**What this task involves:** Given the records below, the lines starting at the line with "gwarancję rozruchową –" and ending at the line with "обабіч якої висаджено" should be output exactly, both end lines kept and pictures left out.

Information provided section start

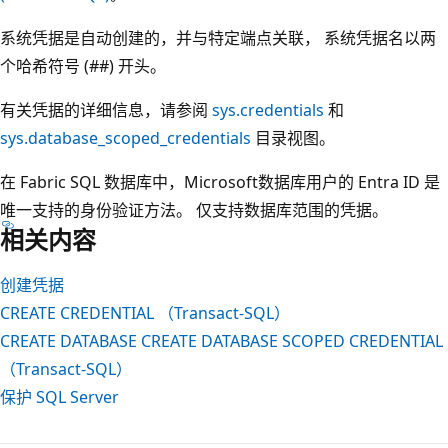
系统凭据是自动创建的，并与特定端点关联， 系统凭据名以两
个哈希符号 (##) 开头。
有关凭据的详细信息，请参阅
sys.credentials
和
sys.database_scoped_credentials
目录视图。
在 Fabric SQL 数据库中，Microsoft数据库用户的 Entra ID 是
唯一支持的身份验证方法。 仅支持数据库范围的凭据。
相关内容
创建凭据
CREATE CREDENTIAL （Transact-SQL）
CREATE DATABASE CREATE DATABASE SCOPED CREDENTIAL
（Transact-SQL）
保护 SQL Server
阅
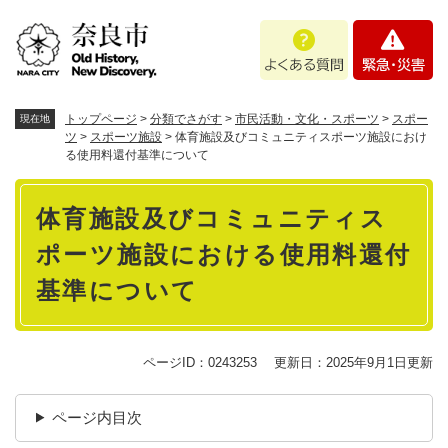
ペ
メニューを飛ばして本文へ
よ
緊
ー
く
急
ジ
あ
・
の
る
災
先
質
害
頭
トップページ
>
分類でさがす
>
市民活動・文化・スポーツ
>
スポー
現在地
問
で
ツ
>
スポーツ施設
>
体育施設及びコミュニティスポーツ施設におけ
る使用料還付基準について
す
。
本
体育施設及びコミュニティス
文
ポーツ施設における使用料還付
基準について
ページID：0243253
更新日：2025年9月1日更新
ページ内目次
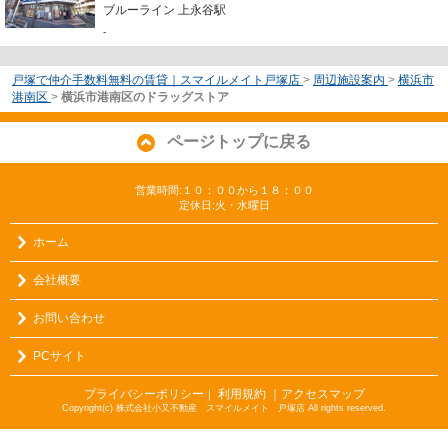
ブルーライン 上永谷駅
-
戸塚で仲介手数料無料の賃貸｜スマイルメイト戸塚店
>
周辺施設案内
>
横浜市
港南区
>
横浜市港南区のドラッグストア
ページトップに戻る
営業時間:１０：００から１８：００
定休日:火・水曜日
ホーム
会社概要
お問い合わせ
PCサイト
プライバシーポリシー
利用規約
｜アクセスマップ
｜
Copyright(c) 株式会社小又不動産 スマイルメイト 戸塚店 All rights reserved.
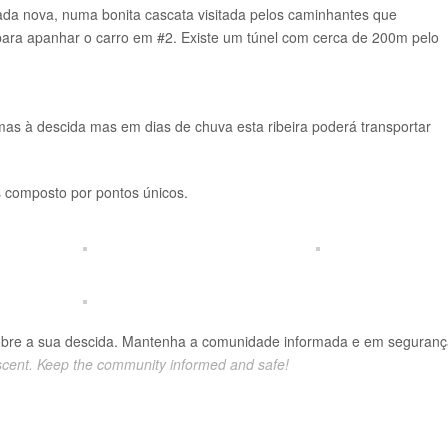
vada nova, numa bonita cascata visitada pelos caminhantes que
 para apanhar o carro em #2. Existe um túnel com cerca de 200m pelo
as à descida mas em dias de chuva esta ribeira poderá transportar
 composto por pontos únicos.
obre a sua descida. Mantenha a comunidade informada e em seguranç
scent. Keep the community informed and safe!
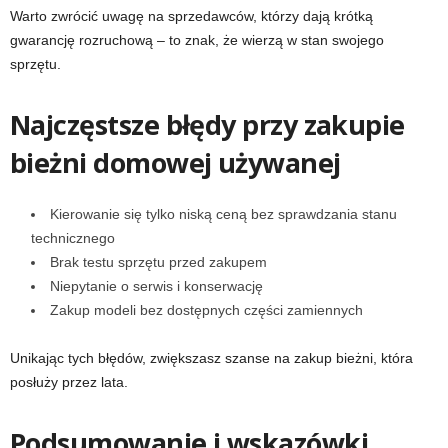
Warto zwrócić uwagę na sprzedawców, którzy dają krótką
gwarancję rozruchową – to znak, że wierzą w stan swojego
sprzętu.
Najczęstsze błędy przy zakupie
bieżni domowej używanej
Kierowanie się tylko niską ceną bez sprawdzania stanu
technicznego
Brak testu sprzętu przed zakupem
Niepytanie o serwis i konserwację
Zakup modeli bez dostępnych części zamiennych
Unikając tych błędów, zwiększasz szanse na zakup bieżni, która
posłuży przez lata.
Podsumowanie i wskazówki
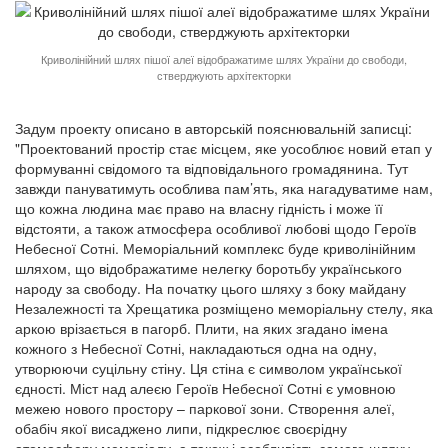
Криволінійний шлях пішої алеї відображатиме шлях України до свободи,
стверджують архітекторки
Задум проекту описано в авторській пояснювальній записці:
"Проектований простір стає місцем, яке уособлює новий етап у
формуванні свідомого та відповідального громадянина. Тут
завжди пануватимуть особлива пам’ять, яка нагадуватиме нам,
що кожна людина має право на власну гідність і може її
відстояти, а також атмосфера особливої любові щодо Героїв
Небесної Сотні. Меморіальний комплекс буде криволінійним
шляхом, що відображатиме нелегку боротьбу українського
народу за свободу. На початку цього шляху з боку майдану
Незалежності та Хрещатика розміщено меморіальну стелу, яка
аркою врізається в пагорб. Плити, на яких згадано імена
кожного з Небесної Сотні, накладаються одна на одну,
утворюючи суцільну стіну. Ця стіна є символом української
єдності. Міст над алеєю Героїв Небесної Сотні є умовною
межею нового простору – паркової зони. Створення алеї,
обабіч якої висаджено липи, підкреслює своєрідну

Information provided section end
Information provided section start

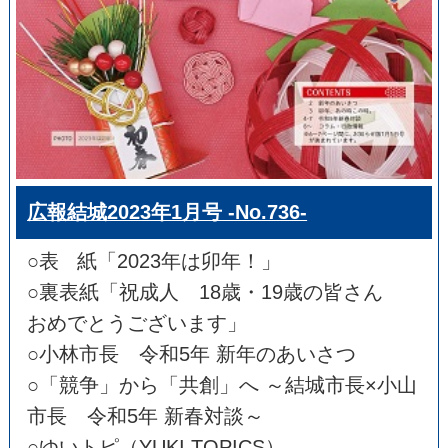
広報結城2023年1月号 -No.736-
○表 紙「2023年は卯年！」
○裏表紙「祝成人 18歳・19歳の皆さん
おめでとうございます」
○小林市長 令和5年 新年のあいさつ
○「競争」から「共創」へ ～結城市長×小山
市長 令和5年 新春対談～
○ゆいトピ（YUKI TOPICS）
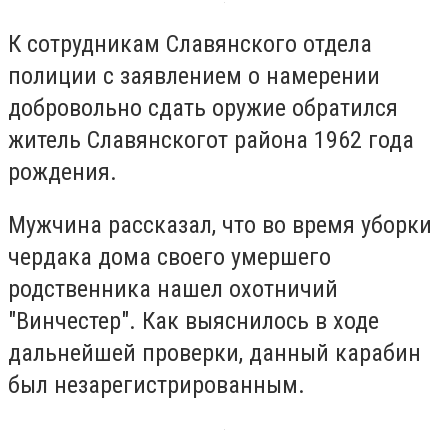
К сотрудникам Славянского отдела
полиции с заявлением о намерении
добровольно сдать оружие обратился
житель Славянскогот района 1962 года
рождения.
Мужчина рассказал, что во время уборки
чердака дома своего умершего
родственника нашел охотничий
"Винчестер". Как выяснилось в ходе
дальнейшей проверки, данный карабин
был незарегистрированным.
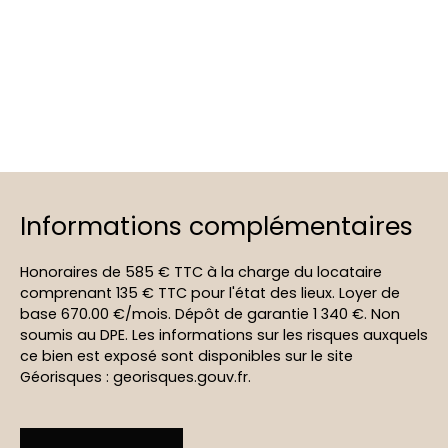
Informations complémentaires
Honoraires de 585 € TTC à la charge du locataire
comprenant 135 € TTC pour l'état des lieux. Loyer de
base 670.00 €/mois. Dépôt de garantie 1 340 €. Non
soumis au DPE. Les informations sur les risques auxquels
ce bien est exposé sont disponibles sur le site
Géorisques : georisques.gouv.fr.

Information provided section end

**Completed exercise:**
gwarancję rozruchową – to znak, że wierzą w stan swojego
sprzętu.
Najczęstsze błędy przy zakupie
bieżni domowej używanej
Kierowanie się tylko niską ceną bez sprawdzania stanu
technicznego
Brak testu sprzętu przed zakupem
Niepytanie o serwis i konserwację
Zakup modeli bez dostępnych części zamiennych
Unikając tych błędów, zwiększasz szanse na zakup bieżni, która
posłuży przez lata.
Podsumowanie i wskazówki
Криволінійний шлях пішої алеї відображатиме шлях України до свободи,
стверджують архітекторки
Задум проекту описано в авторській пояснювальній записці:
"Проектований простір стає місцем, яке уособлює новий етап у
формуванні свідомого та відповідального громадянина. Тут
завжди пануватимуть особлива пам’ять, яка нагадуватиме нам,
що кожна людина має право на власну гідність і може її
відстояти, а також атмосфера особливої любові щодо Героїв
Небесної Сотні. Меморіальний комплекс буде криволінійним
шляхом, що відображатиме нелегку боротьбу українського
народу за свободу. На початку цього шляху з боку майдану
Незалежності та Хрещатика розміщено меморіальну стелу, яка
аркою врізається в пагорб. Плити, на яких згадано імена
кожного з Небесної Сотні, накладаються одна на одну,
утворюючи суцільну стіну. Ця стіна є символом української
єдності. Міст над алеєю Героїв Небесної Сотні є умовною
межею нового простору – паркової зони. Створення алеї,
обабіч якої висаджено липи, підкреслює своєрідну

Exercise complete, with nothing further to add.